» **Prompt**: Every line below should come back exactly as written, though the pictures stay out.

[Saved entries]
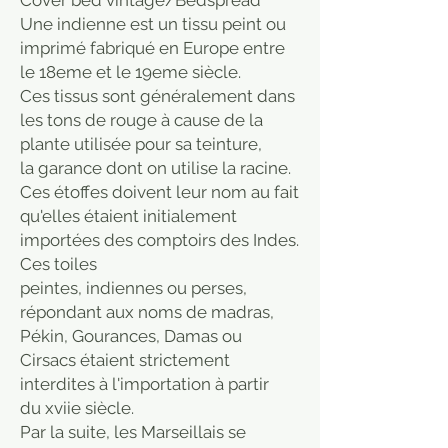
Une indienne est un tissu peint ou
imprimé fabriqué en Europe entre
le 18eme et le 19eme siècle.
Ces tissus sont généralement dans
les tons de rouge à cause de la
plante utilisée pour sa teinture,
la garance dont on utilise la racine.
Ces étoffes doivent leur nom au fait
qu'elles étaient initialement
importées des comptoirs des Indes.
Ces toiles
peintes, indiennes ou perses,
répondant aux noms de madras,
Pékin, Gourances, Damas ou
Cirsacs étaient strictement
interdites à l'importation à partir
du xviie siècle.
Par la suite, les Marseillais se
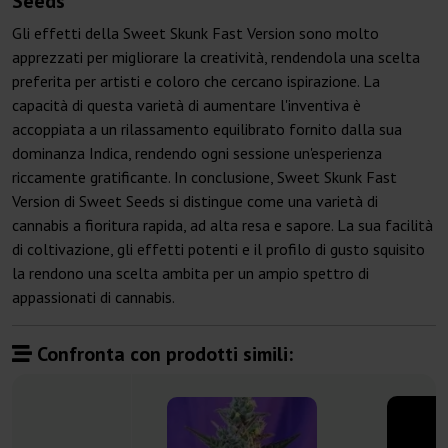
Seeds
Gli effetti della Sweet Skunk Fast Version sono molto
apprezzati per migliorare la creatività, rendendola una scelta
preferita per artisti e coloro che cercano ispirazione. La
capacità di questa varietà di aumentare l'inventiva è
accoppiata a un rilassamento equilibrato fornito dalla sua
dominanza Indica, rendendo ogni sessione un'esperienza
riccamente gratificante. In conclusione, Sweet Skunk Fast
Version di Sweet Seeds si distingue come una varietà di
cannabis a fioritura rapida, ad alta resa e sapore. La sua facilità
di coltivazione, gli effetti potenti e il profilo di gusto squisito
la rendono una scelta ambita per un ampio spettro di
appassionati di cannabis.
Confronta con prodotti simili:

» **Answer to this problem**:
Une indienne est un tissu peint ou
imprimé fabriqué en Europe entre
le 18eme et le 19eme siècle.
Ces tissus sont généralement dans
les tons de rouge à cause de la
plante utilisée pour sa teinture,
la garance dont on utilise la racine.
Ces étoffes doivent leur nom au fait
qu'elles étaient initialement
importées des comptoirs des Indes.
Ces toiles
peintes, indiennes ou perses,
répondant aux noms de madras,
Pékin, Gourances, Damas ou
Cirsacs étaient strictement
interdites à l'importation à partir
du xviie siècle.
Par la suite, les Marseillais se
Seeds
Gli effetti della Sweet Skunk Fast Version sono molto
apprezzati per migliorare la creatività, rendendola una scelta
preferita per artisti e coloro che cercano ispirazione. La
capacità di questa varietà di aumentare l'inventiva è
accoppiata a un rilassamento equilibrato fornito dalla sua
dominanza Indica, rendendo ogni sessione un'esperienza
riccamente gratificante. In conclusione, Sweet Skunk Fast
Version di Sweet Seeds si distingue come una varietà di
cannabis a fioritura rapida, ad alta resa e sapore. La sua facilità
di coltivazione, gli effetti potenti e il profilo di gusto squisito
la rendono una scelta ambita per un ampio spettro di
appassionati di cannabis.
Confronta con prodotti simili:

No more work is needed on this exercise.